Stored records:
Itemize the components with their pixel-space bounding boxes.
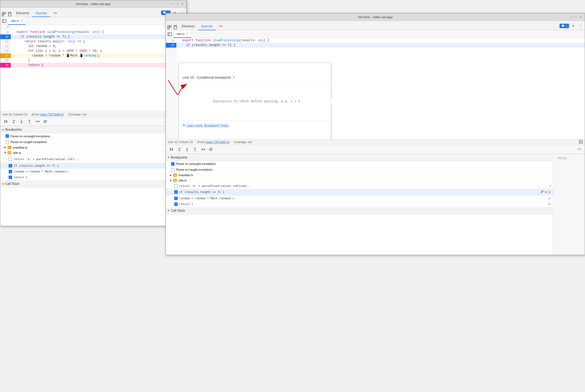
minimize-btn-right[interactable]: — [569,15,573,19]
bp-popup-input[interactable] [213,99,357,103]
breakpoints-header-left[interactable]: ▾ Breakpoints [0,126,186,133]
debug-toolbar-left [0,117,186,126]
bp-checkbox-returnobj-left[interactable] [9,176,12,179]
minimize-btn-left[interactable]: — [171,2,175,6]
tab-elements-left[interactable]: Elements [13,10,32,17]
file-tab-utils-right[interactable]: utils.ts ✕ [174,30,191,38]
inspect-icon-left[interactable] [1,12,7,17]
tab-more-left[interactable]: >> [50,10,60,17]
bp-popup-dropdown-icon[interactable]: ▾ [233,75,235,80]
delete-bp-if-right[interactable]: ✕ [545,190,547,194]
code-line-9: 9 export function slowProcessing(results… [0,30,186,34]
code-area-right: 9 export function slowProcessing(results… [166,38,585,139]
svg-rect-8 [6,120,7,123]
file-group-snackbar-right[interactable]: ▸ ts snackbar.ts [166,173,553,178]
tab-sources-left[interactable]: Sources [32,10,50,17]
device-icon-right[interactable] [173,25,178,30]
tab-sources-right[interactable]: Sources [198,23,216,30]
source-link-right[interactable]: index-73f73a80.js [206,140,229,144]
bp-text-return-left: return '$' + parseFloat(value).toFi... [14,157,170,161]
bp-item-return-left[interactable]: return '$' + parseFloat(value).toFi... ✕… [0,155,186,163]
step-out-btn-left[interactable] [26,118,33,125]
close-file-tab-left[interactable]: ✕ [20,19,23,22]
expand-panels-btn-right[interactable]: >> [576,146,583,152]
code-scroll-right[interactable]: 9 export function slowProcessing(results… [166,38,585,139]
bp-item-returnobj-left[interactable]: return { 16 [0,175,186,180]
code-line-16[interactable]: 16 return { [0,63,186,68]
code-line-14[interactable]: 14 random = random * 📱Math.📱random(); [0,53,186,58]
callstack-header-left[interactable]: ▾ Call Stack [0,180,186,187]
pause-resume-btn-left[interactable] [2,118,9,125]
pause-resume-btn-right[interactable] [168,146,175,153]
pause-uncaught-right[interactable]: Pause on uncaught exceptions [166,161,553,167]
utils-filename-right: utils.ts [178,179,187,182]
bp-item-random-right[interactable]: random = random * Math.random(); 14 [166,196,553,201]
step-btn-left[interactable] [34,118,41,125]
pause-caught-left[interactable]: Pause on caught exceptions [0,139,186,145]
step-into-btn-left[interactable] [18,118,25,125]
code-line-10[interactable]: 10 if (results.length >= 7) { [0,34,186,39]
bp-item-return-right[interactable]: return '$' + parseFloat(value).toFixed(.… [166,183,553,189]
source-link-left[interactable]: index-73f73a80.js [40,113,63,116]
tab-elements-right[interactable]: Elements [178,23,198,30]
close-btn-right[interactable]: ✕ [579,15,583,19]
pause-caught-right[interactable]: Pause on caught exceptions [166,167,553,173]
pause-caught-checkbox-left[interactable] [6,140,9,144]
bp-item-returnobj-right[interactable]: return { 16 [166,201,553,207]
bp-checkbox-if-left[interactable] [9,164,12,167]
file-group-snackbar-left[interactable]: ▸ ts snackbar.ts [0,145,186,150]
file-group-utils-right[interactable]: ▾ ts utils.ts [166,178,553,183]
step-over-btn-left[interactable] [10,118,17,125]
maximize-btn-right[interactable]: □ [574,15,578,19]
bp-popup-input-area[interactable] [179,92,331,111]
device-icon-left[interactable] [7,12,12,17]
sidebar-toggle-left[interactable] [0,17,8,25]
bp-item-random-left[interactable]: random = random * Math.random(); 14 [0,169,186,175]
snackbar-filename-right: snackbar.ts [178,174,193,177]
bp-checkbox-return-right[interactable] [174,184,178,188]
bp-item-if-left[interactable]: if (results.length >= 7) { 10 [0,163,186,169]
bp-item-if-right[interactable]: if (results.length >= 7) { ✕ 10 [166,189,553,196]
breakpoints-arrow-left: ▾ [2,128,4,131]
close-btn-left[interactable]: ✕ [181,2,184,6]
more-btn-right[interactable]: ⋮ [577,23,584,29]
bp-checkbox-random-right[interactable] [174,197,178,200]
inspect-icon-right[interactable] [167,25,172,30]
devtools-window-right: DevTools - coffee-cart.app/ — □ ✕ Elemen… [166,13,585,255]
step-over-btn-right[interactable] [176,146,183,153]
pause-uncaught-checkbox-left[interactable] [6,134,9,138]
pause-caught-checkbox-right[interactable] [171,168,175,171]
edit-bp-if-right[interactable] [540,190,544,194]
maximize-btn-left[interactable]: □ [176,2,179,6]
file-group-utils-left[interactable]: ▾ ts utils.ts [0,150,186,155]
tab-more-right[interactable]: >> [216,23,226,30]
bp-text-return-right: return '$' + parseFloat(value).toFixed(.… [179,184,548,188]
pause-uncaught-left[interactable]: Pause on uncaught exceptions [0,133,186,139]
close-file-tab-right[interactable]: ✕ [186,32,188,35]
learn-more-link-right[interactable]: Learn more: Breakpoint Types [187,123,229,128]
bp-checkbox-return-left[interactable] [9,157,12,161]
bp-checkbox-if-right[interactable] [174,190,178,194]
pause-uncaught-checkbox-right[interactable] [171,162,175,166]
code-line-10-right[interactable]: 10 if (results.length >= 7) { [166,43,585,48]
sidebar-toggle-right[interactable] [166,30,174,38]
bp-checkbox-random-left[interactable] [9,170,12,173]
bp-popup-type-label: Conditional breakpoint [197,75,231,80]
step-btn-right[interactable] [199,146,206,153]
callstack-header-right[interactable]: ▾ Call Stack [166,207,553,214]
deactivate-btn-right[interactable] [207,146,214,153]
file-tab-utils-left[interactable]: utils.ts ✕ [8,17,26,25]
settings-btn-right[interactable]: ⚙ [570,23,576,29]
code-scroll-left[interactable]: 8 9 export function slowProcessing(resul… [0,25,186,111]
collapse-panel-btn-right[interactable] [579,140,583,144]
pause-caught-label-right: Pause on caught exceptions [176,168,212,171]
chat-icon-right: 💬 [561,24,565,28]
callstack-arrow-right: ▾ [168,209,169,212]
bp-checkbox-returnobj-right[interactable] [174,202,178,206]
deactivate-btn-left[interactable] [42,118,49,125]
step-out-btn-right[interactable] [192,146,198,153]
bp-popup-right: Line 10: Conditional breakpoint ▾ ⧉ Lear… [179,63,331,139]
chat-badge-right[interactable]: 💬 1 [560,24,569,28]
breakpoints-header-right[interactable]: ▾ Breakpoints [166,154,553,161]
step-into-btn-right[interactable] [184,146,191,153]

---

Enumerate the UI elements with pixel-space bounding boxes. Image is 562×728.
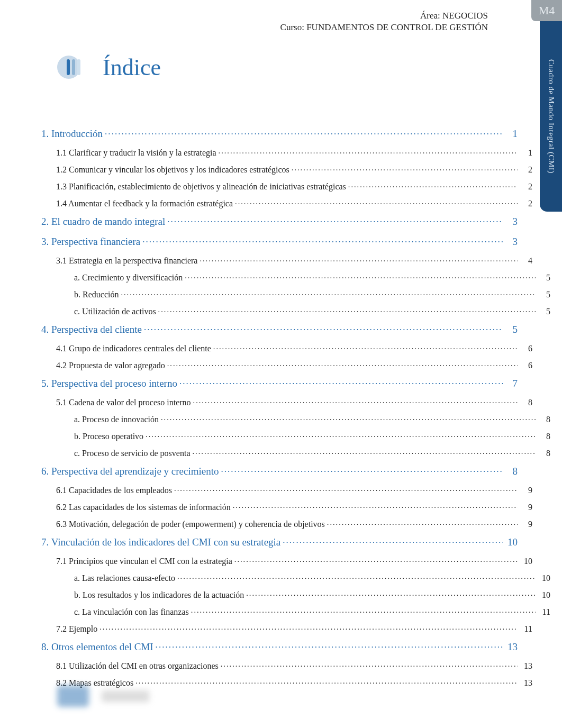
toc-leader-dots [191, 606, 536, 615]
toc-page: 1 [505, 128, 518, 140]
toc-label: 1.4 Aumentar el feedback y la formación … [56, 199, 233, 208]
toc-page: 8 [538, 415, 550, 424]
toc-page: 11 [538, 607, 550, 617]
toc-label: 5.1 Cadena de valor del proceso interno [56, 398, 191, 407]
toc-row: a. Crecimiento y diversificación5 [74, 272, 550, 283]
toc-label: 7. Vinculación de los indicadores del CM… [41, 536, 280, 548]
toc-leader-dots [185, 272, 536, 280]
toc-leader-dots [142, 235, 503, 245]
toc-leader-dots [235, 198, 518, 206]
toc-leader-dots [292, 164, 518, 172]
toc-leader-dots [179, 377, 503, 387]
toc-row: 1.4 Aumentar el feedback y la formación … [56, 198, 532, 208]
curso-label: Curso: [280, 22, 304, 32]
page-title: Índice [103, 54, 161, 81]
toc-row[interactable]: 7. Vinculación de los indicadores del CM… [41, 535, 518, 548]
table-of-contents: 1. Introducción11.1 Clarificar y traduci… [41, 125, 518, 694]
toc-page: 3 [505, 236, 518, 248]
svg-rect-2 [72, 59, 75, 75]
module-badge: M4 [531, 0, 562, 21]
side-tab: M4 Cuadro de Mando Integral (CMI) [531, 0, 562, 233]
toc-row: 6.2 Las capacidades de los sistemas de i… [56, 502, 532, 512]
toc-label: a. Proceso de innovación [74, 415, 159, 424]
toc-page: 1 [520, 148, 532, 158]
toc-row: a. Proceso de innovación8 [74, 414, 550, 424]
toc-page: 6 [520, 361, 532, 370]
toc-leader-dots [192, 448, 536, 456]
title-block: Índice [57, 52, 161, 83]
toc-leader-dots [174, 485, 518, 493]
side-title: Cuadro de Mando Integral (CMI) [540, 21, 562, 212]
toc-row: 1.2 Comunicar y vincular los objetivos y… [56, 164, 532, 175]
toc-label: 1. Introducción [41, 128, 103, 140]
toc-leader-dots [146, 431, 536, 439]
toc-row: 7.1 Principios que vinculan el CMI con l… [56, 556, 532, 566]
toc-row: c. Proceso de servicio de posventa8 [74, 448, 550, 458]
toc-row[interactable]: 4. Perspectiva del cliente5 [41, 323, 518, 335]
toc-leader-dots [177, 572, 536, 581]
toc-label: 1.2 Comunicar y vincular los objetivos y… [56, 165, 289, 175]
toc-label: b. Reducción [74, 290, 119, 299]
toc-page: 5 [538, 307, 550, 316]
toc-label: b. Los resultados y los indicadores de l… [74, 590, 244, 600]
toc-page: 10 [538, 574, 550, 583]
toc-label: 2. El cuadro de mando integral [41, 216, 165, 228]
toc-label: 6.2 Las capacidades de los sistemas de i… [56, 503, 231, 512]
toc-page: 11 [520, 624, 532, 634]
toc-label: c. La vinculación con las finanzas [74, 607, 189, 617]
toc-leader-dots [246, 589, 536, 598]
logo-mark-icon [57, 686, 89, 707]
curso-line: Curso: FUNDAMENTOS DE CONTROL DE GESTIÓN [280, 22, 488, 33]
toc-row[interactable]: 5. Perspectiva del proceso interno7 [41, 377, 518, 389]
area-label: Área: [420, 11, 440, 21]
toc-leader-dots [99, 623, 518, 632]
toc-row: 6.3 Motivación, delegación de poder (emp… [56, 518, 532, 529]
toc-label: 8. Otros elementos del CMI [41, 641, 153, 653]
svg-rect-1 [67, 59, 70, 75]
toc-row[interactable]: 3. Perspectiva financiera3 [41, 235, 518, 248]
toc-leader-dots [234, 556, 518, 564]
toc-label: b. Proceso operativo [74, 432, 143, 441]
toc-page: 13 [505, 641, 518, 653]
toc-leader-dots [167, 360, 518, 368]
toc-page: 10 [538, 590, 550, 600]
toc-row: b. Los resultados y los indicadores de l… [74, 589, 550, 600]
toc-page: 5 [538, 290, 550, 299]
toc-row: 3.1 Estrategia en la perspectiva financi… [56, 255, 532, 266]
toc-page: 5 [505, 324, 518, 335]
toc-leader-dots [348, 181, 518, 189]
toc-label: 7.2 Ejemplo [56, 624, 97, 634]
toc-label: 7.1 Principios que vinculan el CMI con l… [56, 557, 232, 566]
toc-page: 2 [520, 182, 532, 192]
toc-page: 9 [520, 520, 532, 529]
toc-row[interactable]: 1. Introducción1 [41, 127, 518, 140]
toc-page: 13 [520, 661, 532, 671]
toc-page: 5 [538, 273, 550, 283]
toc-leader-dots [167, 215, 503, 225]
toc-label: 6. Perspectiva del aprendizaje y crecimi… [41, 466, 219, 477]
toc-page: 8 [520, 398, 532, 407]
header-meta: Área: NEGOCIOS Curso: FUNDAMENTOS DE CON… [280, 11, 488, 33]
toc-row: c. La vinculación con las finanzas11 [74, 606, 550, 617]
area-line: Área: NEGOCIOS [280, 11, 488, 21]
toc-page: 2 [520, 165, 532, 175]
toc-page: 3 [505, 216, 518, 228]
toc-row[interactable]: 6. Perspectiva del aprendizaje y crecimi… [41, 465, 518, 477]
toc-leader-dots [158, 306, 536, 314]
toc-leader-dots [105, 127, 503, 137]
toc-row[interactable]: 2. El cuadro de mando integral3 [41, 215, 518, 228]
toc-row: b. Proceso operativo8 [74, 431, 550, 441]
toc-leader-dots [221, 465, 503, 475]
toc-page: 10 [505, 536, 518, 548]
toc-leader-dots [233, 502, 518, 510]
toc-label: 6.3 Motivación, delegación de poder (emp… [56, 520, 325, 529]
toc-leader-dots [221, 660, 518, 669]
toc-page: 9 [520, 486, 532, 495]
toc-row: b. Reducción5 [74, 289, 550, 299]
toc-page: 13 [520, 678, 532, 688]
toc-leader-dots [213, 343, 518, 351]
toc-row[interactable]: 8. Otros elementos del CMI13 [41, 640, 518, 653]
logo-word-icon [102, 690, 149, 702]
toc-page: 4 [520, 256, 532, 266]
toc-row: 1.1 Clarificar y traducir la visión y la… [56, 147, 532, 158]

• [Task description]: Your reply should consist of a single number, the count of lines in the records above that contain the string "random".

• [Response box]: 5